Inconsistent metrics about LSTR reproduce on CULane dataset

sunpeng981712364 commented 2 years ago

I see the metrics of LSTR reported without mixed presicison. Do you know the reason? @kalkun @voldemortX @cedricgsh @LittleJohnKhan

voldemortX commented 2 years ago

@sunpeng981712364 I did not experience such a significant performance drop before, so you might want to check if the same drop happens for other methods. However, I do have some clues about why mixed precision fails. For LSTR, it has the projection-aware 3rd order polynomial, combined with L1 loss and Hungarian matching, the precision requirement is very high, sometimes I even fail to complete training due to gradient explosion.

voldemortX commented 2 years ago

So by intuition (and the fact that mixed precision does not really accelerate training with this small network), we always use full precision for these kind of tricky methods, sometimes including RESA (recently, @LittleJohnKhan experienced gradient explosion when using mixed precision for RESA-ERFNet).

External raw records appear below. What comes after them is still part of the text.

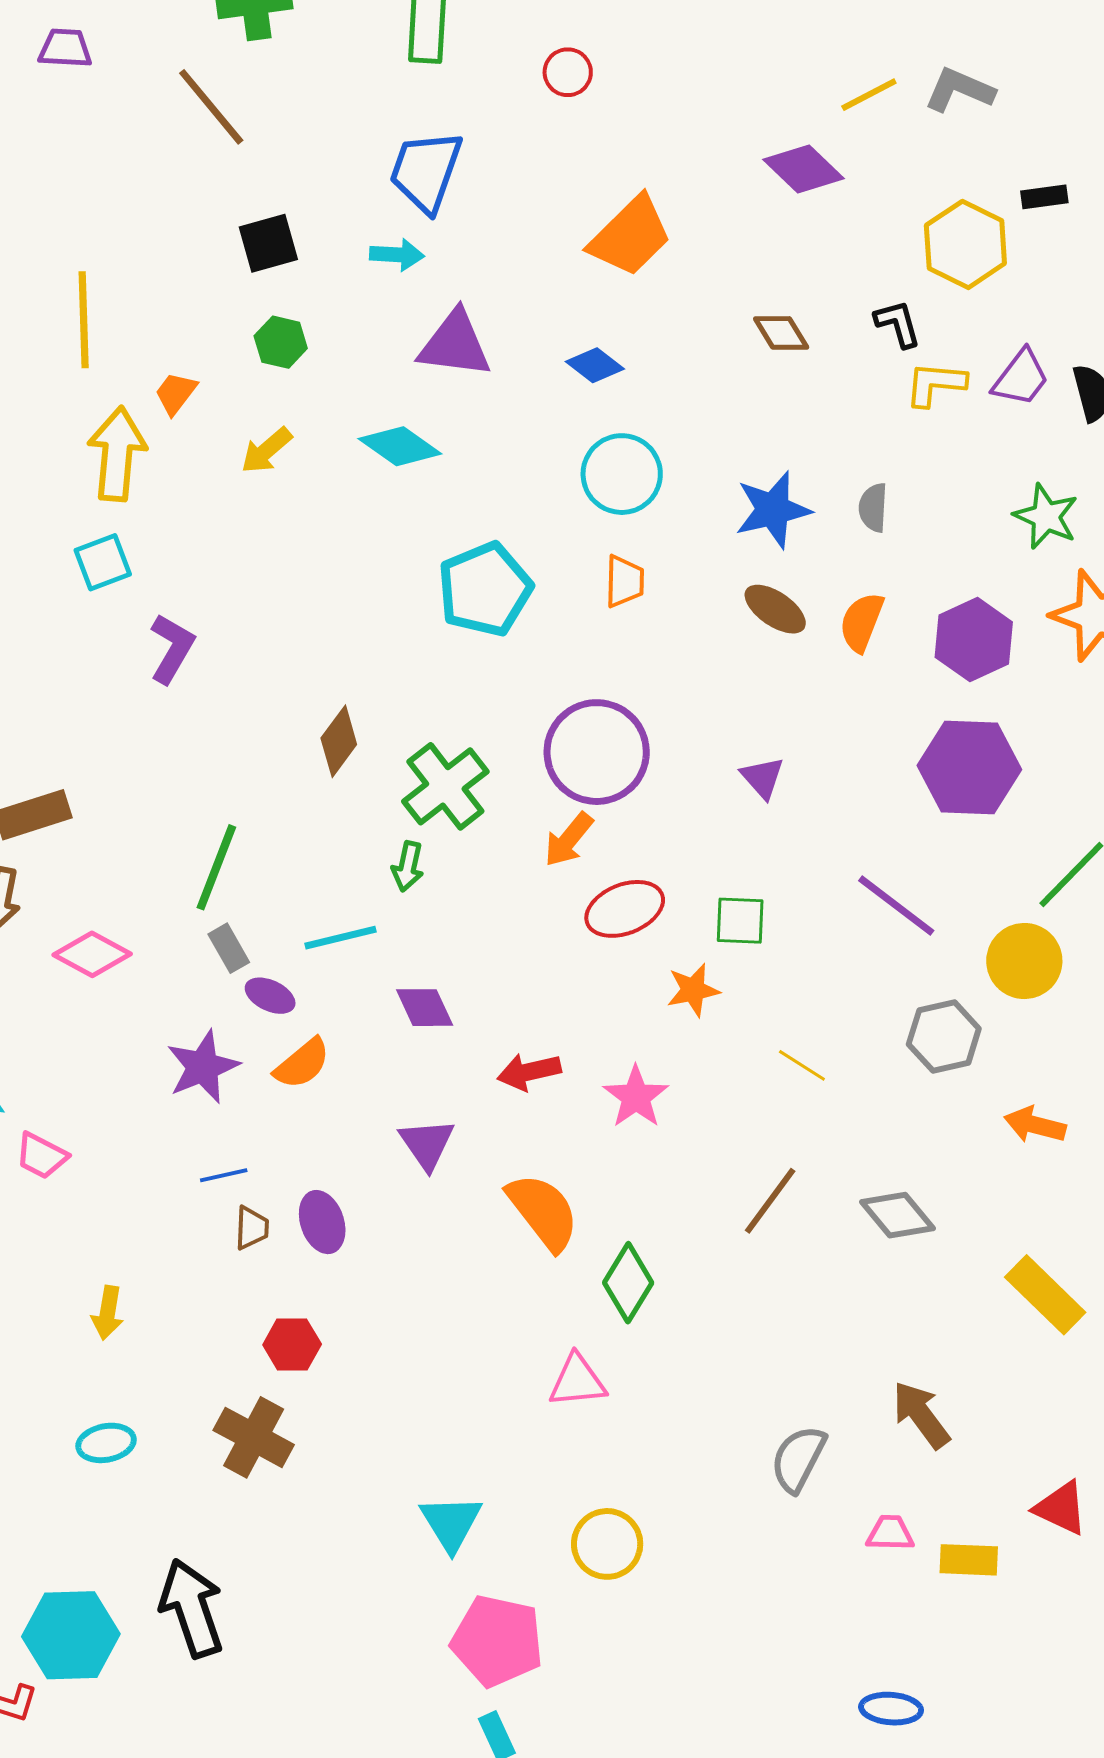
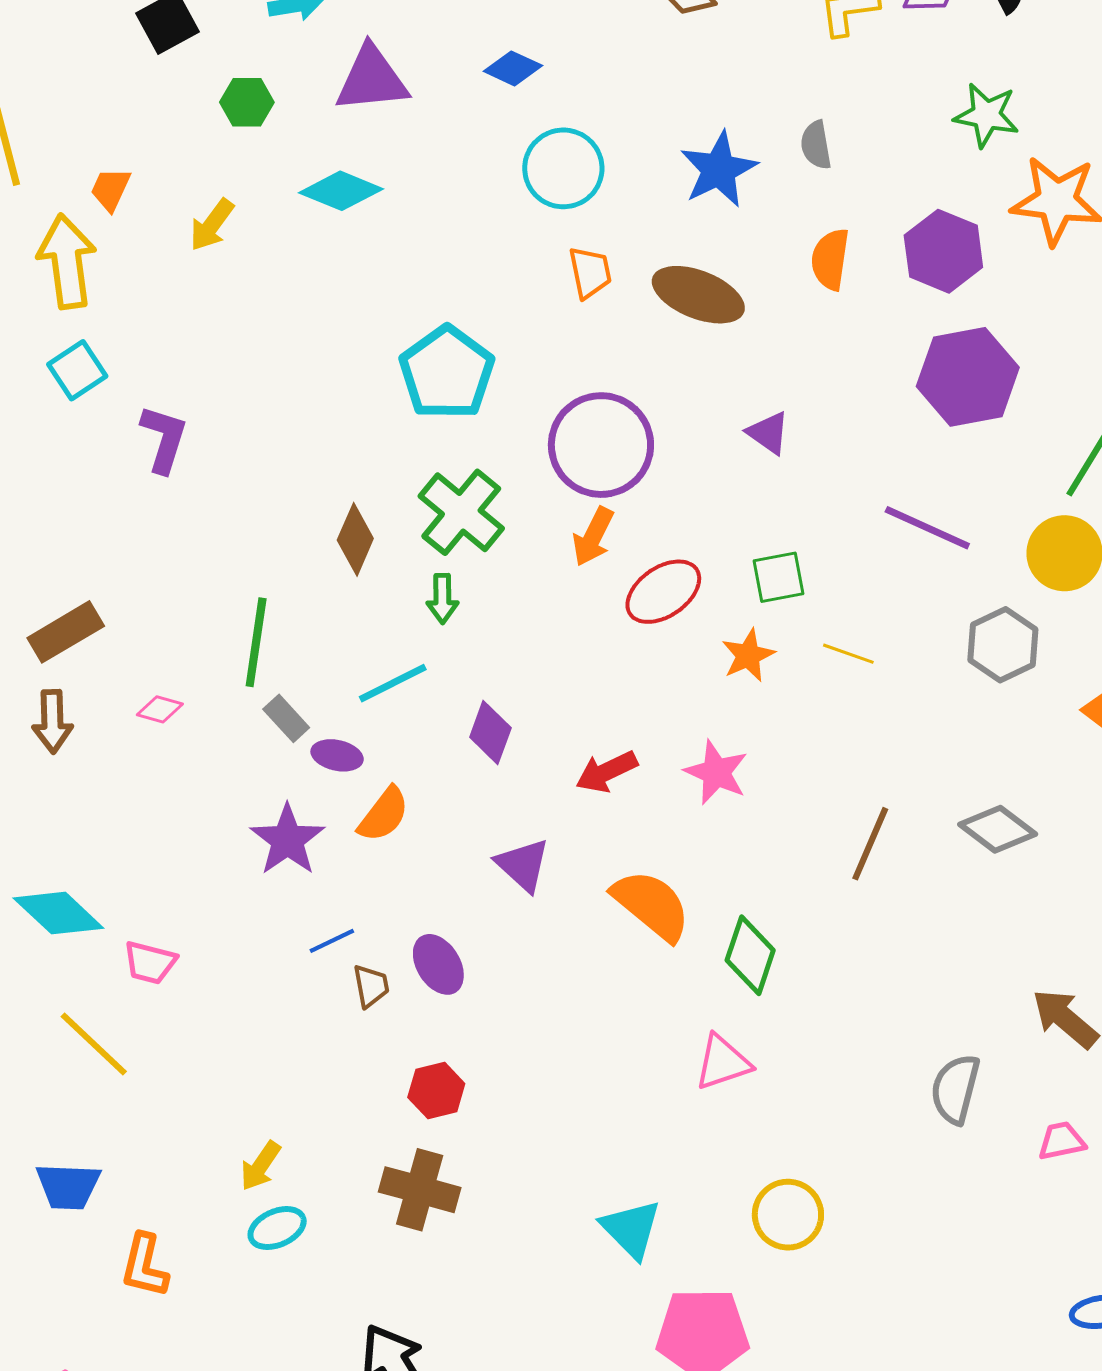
green hexagon: (281, 342) -> (247, 102), moved
cyan pentagon: (485, 589) -> (447, 373), moved
brown ellipse: (775, 609) -> (698, 295), moved, size x1.4
brown diamond: (339, 741) -> (355, 539), moved
pink diamond: (92, 954) -> (160, 709), moved, size x0.6
purple diamond: (425, 1008) -> (490, 732), turned 58
yellow line: (802, 1065) -> (848, 654), moved
yellow arrow: (108, 1313) -> (260, 1166), moved, turned 38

sunpeng981712364 commented 2 years ago

thanks for your reply. LSTR model train config is as follows: * Trained on a 1080 Ti cluster, with CUDA 9.0 PyTorch 1.3, training time is estimated as: single 2080 Ti, mixed precision. I trained one model without mixed precision. but the performance still have gap. my train config is V100, Pytorch 1.6. I don't know whether it's the root cause. @voldemortX

voldemortX commented 2 years ago

@sunpeng981712364 which config file did you use and what was your shell script?

sunpeng981712364 commented 2 years ago

@voldemortX https://github.com/voldemortX/pytorch-auto-drive/blob/master/tools/shells/resnet34_lstr-aug_culane.sh

python main_landet.py --train --config=configs/lane_detection/lstr/resnet34_culane_aug.py
# Predicting lane points for testing
python main_landet.py --test --config=configs/lane_detection/lstr/resnet34_culane_aug.py
# Testing with official scripts
./autotest_culane.sh resnet34_lstr_culane-aug test checkpoints

voldemortX commented 2 years ago

@sunpeng981712364 And what was your results?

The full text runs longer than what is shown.